One of the more iconic images of modern America is a dog with its head out the window, with its tongue hanging in the wind, and ears flopping in the breeze. Classic though it may be, pets and automobiles don’t always go well together, particularly when you consider that pets can easily roam around in your vehicle. Additionally, it’s not surprising that man’s best friend has a tendency to leave a trail wherever their paws may take them.

However, as a responsible owner, your four-legged friend can be your traveling companion with the proper pet preparation:

Purchase a harness

First and foremost is safety, but unfortunately far too many motorists drive without their pet securely fastened to the seat. PetSmart, Petco, Amazon, and several other online sources have a wide variety of harnesses that can ensure your dog stays put. As for cats and smaller pets, the safest way to travel is with an appropriate pet carrier. Leaving your cat, for example, loose in the vehicle is dangerous.

Roll window down, just not all the way

Dogs sure do love the fresh air, and it’s good for them to feel the breeze as the wind goes rushing by. That said, allowing your dog to hang its head out the window may seem innocent, but it risks potential eye injury should debris kick up from the road. Avoid the risk and only open the window halfway or a third of the way down.

Avoid holding pet in your lap

There’s a reason why some dog breeds and other small animals, especially cats, are known for enjoying the comfort of a lap. However, the car is not the place.

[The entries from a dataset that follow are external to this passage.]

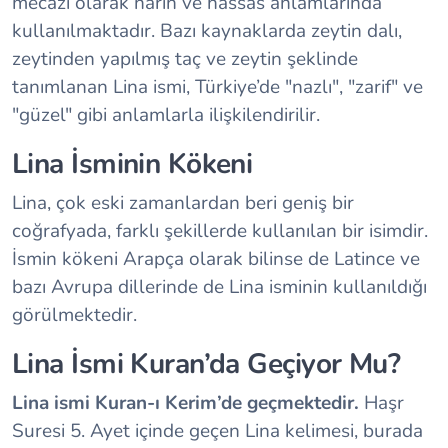
mecazi olarak narin ve hassas anlamlarında
kullanılmaktadır. Bazı kaynaklarda zeytin dalı,
zeytinden yapılmış taç ve zeytin şeklinde
tanımlanan Lina ismi, Türkiye’de "nazlı", "zarif" ve
"güzel" gibi anlamlarla ilişkilendirilir.
Lina İsminin Kökeni
Lina, çok eski zamanlardan beri geniş bir
coğrafyada, farklı şekillerde kullanılan bir isimdir.
İsmin kökeni Arapça olarak bilinse de Latince ve
bazı Avrupa dillerinde de Lina isminin kullanıldığı
görülmektedir.
Lina İsmi Kuran’da Geçiyor Mu?
Lina ismi Kuran-ı Kerim’de geçmektedir.
Haşr
Suresi 5. Ayet içinde geçen Lina kelimesi, burada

Not only is this against the law in some cases, but pets could be seriously injured or killed in the event of a crash.

Keep them at home during temperature extremes

When the temperatures plunge or soar, the last place your pet should be is inside of a car. An unattended car with pets inside on a hot summer day – or cold winter night – is a health hazard that can be deadly.

Buy a seat protector

To keep your car seats clean – and fur-free – you may want to buy a seat protector. They come in a variety of styles, sizes, and are usually washing machine safe. Several car seat covers are also odor resistant to prevent unwanted wet dog smells.

The next journey to parts unknown, with your pet riding shotgun,  shouldn’t be so “ruff” around the edges with these tips as your guide.